#### TASK DESCRIPTION
Go through the records and report each line holding the string "AVENIR".

(Stored data entries)

────────────────────────────────────────

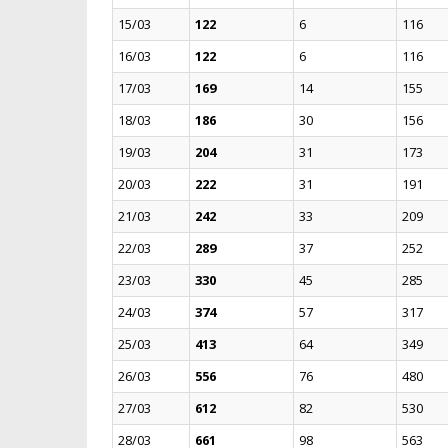
15/03
122
6
116
16/03
122
6
116
17/03
169
14
155
18/03
186
30
156
19/03
204
31
173
20/03
222
31
191
21/03
242
33
209
22/03
289
37
252
23/03
330
45
285
24/03
374
57
317
25/03
413
64
349
26/03
556
76
480
27/03
612
82
530
28/03
661
98
563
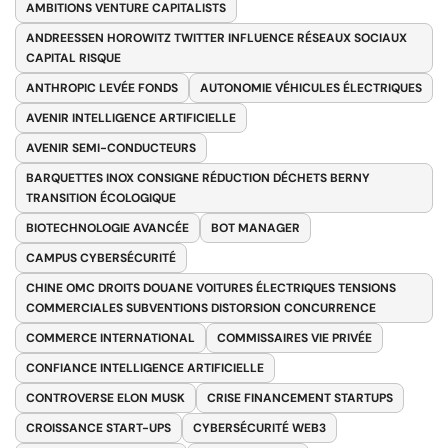
AMBITIONS VENTURE CAPITALISTS
ANDREESSEN HOROWITZ TWITTER INFLUENCE RÉSEAUX SOCIAUX
CAPITAL RISQUE
ANTHROPIC LEVÉE FONDS
AUTONOMIE VÉHICULES ÉLECTRIQUES
AVENIR INTELLIGENCE ARTIFICIELLE
AVENIR SEMI-CONDUCTEURS
BARQUETTES INOX CONSIGNE RÉDUCTION DÉCHETS BERNY
TRANSITION ÉCOLOGIQUE
BIOTECHNOLOGIE AVANCÉE
BOT MANAGER
CAMPUS CYBERSÉCURITÉ
CHINE OMC DROITS DOUANE VOITURES ÉLECTRIQUES TENSIONS
COMMERCIALES SUBVENTIONS DISTORSION CONCURRENCE
COMMERCE INTERNATIONAL
COMMISSAIRES VIE PRIVÉE
CONFIANCE INTELLIGENCE ARTIFICIELLE
CONTROVERSE ELON MUSK
CRISE FINANCEMENT STARTUPS
CROISSANCE START-UPS
CYBERSÉCURITÉ WEB3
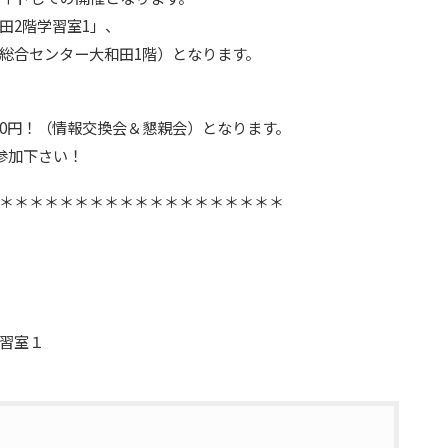
田2階学習室1」、
総合センター大和田1階）となります。
000円！（情報交換会＆懇親会）となります。
ご参加下さい！
＊＊＊＊＊＊＊＊＊＊＊＊＊＊＊＊＊＊＊
習室１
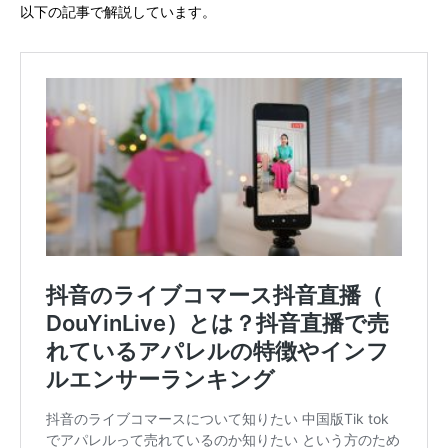
以下の記事で解説しています。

────────────────────────────────────────

#### RESPONSE AREA
AVENIR INTELLIGENCE ARTIFICIELLE
AVENIR SEMI-CONDUCTEURS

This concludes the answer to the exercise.